Oya History Museum 大谷資料館
A museum where history is set in stone
Located on the outskirts of Utsunomiya , the Oya Stone Mine was once a major source of wealth for the area. Though long defunct, parts of the mine have been transformed into the Oya History Museum, this underground realm now a site offering a one-of-a-kind exploration.
- The mine's mysterious dream-like caverns
- Nearby Oyaji Temple, carved out of a cliff face
How to Get There
Buses run to the Oya History Museum from Utsunomiya Station.
From the west side of Utsunomiya Station, take the bus at stop six heading for Oya/Tateiwa. The ride will take about 30 minutes. Get off at the Shiryokaniriguchi stop; the museum is a three-minute walk.
A rock for the ages
Created from lava and ash, igneous oya stone is easily carvable, resistant to erosion, and has been used in Japan since the 17th century for everything from tombs to paving stones to Tokyo's Imperial Hotel . Its use declined dramatically with the spread of concrete.
The Oya History Museum opened in 1979, giving the quarries a new direction. The last mines closed in 1986, but the museum continues to thrive as one of Utsunomiya's most popular destinations.
A small building houses oya stone-related exhibits, but the real draw is the massive underground network of caverns with more than 20,000 square meters of open space. Exhibits along the walls explain local geology and the history and methods of oya quarrying.
Not your ordinary mine
Walking underground through such open spaces is a rare experience. Artwork is displayed throughout the mine, and many of the rooms are illuminated with various colors, creating a sometimes surreal atmosphere.
Event spaces have also been carved into the caverns; these host weddings and concerts, and have become popular as sets for music videos, commercials, and films.
Two hours is about enough time to fully explore the museum.
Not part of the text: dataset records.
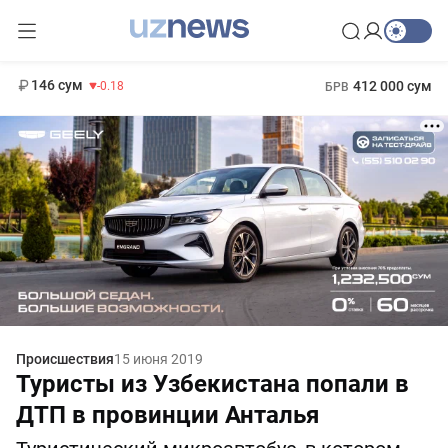
11 916 сум
28.92
13 749 сум
1 271 000 сум
32.19
МРОТ
146 сум
412 000 сум
-0.18
БРВ
Происшествия
15 июня 2019
Туристы из Узбекистана попали в
ДТП в провинции Анталья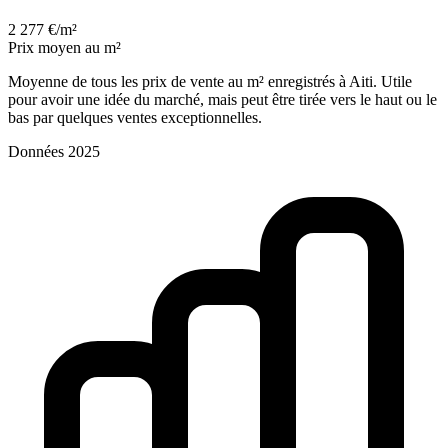
2 277 €/m²
Prix moyen au m²
Moyenne de tous les prix de vente au m² enregistrés à Aiti. Utile
pour avoir une idée du marché, mais peut être tirée vers le haut ou le
bas par quelques ventes exceptionnelles.
Données 2025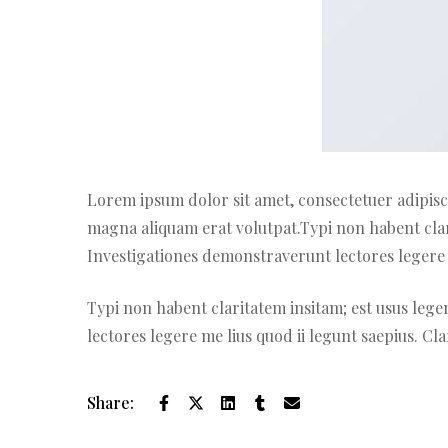
Lorem ipsum dolor sit amet, consectetuer adipisc
magna aliquam erat volutpat.Typi non habent clarit
Investigationes demonstraverunt lectores legere m
Typi non habent claritatem insitam; est usus legen
lectores legere me lius quod ii legunt saepius. Cl
Share:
Deep underground, the air is cool, even during summer, so make sure you have something warm to wear.
After your underground adventure
Outside the museum, Rock Side Market has a cafe with tasty gelato and a gift shop to help you ease back into the surface light and air.
Nearby Oyaji Temple is a ten-minute walk from the museum and worth a visit. Over 1,200 years old, the temple is built into a towering section of exposed oya stone. It is dedicated to Kannon, the Buddhist goddess of mercy. A visit here offers a rare glimpse at some of Japan's oldest Buddhist carvings.
Take a moment to admire the colossal statue of Kannon across the street from the temple. It was carved as a monument to peace after WWII.